ONE NIGHT ONLY 29th.August 2018

You can always tell when an after dinner speaker has gone down well. The audience is silent and engrossed until the end when a stream of questions flows. Tonight there were two speakers, Dimas Lopez and Jasmine Burns, from Nightstop North East a charity that takes the very practical step of supporting homeless people to lift themselves from the despair of the gutter and gain the confidence to face a better future. On a single night basis they find volunteers with an empty room willing to provide a room and a meal. The fact of living for a short time in a comfortable and communicative household is sometimes just the boost the young person needs. During the day the charity offers help and advice to find work, and manage the various complexities of living on the breadline. 

There are currently 55 hosts in the North East and 85% of interventions have led to positive outcomes. The Nightstop option is certainly a pathway to success for many unfortunate youngsters.

Further information:

WHITE MARBLE OR SNOW 8th. August 2018

Ashley took us on a colourful tour of India and shared his photographs. It ranged from the bustling traffic of Delhi to the clear air and peace of the foothills of the Himalayas. Some of his most memorable “glimpses” were of the iconic architecture.  We all recognised the white marble of the Taj Mahal commissioned by The Mughal Emperor, Shah Jahan to house the tomb of his wife Mumtaz Mahal. It was very poignant to be told the sad tale of the Emperor who was eventually imprisoned by his son in the Agra Fort. We shared the view through the window were he could only get a distant glimpse of the tomb of his beloved wife on the horizon.



Every time Cliff takes on his role as interviewer in our own version of Desert Island Discs he reveals fascinating stories from his interviewee. This time it was Harry who, having moved to Sunderland, has just started to come to our club. He started his life in Carlisle 95 years ago but soon moved to Keswick. The morning assemblies in his school inspired his first choice of music …”Morning Has Broken”.

One happy memory was when at the age of 17 he helped a young girl who had fallen off her bike. She had just been evacuated from Newcastle and eventually became his wife and soulmate for more than 60 years before she sadly died. Memories cover all sorts of emotions and Harry included Bette Midler’s song “Wind Beneath My Wings” as Vera’s favourite song.

His wartime in the RAF was illustrated by Glenn Miller. He was a radio operator and spare gunner in a Wellington Bomber operating from an island in the Indian Ocean against Japanese submarines. He then became a parachute instructor jumping from everything from a hangar roof to a balloon or a Dakota plane.

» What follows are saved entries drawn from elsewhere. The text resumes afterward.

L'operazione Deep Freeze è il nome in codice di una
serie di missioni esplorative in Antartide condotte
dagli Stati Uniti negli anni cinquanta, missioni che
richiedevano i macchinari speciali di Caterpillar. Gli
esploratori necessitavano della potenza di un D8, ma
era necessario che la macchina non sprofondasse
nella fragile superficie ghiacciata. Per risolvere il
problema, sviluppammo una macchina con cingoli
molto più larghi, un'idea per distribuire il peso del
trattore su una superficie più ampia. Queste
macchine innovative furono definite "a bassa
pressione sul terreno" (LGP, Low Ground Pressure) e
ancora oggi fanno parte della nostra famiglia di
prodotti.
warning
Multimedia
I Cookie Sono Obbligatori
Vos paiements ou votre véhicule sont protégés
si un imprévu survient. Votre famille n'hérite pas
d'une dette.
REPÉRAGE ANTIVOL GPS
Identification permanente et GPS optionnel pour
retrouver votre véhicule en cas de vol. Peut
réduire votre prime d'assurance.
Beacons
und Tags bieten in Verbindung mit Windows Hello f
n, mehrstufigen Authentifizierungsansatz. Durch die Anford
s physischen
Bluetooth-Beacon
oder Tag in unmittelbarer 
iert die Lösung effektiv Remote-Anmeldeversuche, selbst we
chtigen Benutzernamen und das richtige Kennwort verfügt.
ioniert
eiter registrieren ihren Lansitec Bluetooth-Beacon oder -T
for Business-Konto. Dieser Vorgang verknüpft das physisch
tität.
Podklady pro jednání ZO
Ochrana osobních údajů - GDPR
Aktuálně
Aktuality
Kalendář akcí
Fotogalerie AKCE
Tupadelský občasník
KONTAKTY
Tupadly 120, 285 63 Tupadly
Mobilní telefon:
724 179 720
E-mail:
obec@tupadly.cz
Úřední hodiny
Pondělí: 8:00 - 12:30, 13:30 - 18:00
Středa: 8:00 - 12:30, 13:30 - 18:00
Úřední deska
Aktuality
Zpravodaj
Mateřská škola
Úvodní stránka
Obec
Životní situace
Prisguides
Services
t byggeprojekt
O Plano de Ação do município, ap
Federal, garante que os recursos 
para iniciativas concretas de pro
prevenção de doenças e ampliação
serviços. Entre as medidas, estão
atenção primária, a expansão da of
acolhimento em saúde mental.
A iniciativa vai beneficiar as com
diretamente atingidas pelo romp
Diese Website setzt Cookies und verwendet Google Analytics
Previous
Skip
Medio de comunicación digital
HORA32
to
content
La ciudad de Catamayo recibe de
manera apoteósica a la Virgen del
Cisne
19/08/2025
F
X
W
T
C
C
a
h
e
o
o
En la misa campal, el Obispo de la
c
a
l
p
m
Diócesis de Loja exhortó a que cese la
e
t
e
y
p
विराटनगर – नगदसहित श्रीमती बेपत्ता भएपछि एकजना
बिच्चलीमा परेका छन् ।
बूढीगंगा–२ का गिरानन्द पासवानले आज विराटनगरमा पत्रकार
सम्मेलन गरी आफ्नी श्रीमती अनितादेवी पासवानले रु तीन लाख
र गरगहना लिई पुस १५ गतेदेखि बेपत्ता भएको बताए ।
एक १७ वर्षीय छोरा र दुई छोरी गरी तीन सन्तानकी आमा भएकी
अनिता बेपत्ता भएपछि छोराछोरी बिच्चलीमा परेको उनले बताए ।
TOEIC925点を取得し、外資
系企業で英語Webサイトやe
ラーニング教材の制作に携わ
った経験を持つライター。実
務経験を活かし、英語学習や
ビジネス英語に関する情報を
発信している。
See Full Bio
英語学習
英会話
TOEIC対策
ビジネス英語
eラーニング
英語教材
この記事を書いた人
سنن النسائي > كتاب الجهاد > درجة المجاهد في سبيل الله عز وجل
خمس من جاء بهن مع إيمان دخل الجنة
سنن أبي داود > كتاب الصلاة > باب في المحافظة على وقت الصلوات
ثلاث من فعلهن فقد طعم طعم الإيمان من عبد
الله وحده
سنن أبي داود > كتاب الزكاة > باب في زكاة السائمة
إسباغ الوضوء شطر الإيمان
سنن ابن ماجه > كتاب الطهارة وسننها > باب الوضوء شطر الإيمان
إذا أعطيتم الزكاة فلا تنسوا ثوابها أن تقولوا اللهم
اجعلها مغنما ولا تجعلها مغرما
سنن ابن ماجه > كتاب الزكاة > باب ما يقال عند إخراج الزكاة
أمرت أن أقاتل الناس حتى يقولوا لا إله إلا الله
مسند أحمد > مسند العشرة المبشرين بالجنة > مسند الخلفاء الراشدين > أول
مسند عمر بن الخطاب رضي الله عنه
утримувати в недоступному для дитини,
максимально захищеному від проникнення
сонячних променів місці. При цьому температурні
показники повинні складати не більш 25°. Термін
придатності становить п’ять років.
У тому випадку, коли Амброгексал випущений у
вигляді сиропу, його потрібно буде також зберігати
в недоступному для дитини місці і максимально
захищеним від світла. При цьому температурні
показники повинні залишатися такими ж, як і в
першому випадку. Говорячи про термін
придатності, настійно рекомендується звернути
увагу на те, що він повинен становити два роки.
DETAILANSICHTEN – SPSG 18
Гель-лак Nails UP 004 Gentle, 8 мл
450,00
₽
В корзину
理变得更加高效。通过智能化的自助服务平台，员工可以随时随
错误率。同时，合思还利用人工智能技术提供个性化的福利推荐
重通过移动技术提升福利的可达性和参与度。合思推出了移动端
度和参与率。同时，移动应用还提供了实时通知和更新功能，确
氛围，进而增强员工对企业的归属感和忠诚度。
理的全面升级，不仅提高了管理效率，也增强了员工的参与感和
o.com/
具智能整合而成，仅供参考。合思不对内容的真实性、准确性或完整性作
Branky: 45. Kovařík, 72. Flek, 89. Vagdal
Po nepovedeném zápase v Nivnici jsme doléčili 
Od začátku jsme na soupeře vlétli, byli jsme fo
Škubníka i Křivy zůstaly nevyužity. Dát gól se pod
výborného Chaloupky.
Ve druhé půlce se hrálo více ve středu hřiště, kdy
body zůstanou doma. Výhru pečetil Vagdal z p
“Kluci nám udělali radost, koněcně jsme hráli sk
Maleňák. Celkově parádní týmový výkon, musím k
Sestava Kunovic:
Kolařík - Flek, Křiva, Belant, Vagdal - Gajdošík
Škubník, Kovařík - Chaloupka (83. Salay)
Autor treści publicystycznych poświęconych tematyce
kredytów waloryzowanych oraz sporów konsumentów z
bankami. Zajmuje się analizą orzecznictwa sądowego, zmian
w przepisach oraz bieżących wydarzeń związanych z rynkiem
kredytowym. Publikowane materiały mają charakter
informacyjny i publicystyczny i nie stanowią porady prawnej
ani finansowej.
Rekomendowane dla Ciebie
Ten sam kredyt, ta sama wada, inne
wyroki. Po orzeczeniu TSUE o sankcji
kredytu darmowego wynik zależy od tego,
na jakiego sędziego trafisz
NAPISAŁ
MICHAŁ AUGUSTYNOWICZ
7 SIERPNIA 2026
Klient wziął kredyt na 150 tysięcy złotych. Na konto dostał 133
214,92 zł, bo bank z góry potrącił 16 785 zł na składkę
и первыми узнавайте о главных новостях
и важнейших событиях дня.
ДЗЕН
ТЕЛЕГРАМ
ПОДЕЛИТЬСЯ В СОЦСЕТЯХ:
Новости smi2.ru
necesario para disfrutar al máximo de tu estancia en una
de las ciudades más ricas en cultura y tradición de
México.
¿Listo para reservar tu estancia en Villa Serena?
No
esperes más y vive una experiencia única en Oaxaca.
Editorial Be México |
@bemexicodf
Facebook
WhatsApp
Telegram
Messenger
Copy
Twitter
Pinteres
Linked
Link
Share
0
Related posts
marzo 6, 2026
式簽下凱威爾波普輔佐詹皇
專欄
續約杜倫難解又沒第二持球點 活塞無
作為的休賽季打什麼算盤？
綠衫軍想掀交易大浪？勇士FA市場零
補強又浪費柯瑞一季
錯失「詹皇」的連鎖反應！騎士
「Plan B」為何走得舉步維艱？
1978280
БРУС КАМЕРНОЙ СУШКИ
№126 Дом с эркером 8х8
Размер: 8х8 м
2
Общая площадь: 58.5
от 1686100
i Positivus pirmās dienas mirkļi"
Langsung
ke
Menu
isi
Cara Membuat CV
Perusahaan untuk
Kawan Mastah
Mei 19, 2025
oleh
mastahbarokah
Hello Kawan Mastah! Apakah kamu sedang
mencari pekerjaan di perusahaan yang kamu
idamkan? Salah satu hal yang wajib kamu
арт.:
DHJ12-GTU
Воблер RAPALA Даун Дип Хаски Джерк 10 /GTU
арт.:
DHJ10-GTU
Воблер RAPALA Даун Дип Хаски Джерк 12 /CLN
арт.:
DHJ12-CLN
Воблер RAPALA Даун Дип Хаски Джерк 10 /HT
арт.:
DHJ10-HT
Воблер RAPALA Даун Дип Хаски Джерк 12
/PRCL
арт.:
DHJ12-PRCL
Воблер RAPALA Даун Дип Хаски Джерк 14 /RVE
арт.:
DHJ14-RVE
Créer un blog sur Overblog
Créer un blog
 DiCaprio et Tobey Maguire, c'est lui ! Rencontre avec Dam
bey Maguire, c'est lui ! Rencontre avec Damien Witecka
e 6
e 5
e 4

After the war he joined the Fire Brigade even though he only just scraped above the minimum height. He soon upgraded his photographic hobby and worked in the Fire Brigade Audio Visual Department. The music continued via Frank Sinatra and Nat King Cole. He soon found himself starting a photographic business in Consett getting commissions to photograph musicians such as the Beatles, Rod Stewart and Tom Jones which led to a different range of songs. Kodak even sent him to Las Vegas.

Harry’s was a varied and exciting story and Cliff help him to express it in music. 


Whenever we get a new member of our Club it is nice to find out a little about them. Rotarian Tony moved into the North East and joined us recently. After his talk he was described as “A Jack of All Trades” because the range of his interests, talents and successes was vast. He described his early years in a bomb shattered area of London and his first “job” as a photographic model for Mobo Toys. The more creative side of photography interested him from an early age. He was developing his own photos under the stairs at the age of 10 and he became Chairman of his school’s photographic society. His other main interest had been guitars He bought his first one at the age of 13 and he founded a school skiffle group, played local gigs in a rock band and enjoyed folk music (including Morris dancing). Tony sometimes dreams that music might have been his life but his “jobs” took over. He became involved with computer graphic design and management working for companies such as GEC, Logica, British Rail and British Gas. For ten years he wrote a monthly column for “Computer Systems”. While with Nascom he was involved with the production of the first British computer for under £200. When he retired he returned to his love of photography and set up a successful photographic business. He is still enjoying playing bass in a blues band. What a busy life!



We have learnt much from the stories of Ray’s career in the oil industry but tonight he took us back to his early origins as an engineer. He was working as a lathe turner ensuring that the massive wheels of industry, particularly the ones on steam railway, kept turning. We were a little confused when he talked of regrinding the tyres until we realised that the tyres were actually various grades of metal which covered the hub of the wheel. After years of wear they could lose the essential shape to stay safely on the rails.

It was a sobering thought to be reminded that the massive wheels on the Mallard or the Flying Scotsman needed the ongoing skills of craftsmen.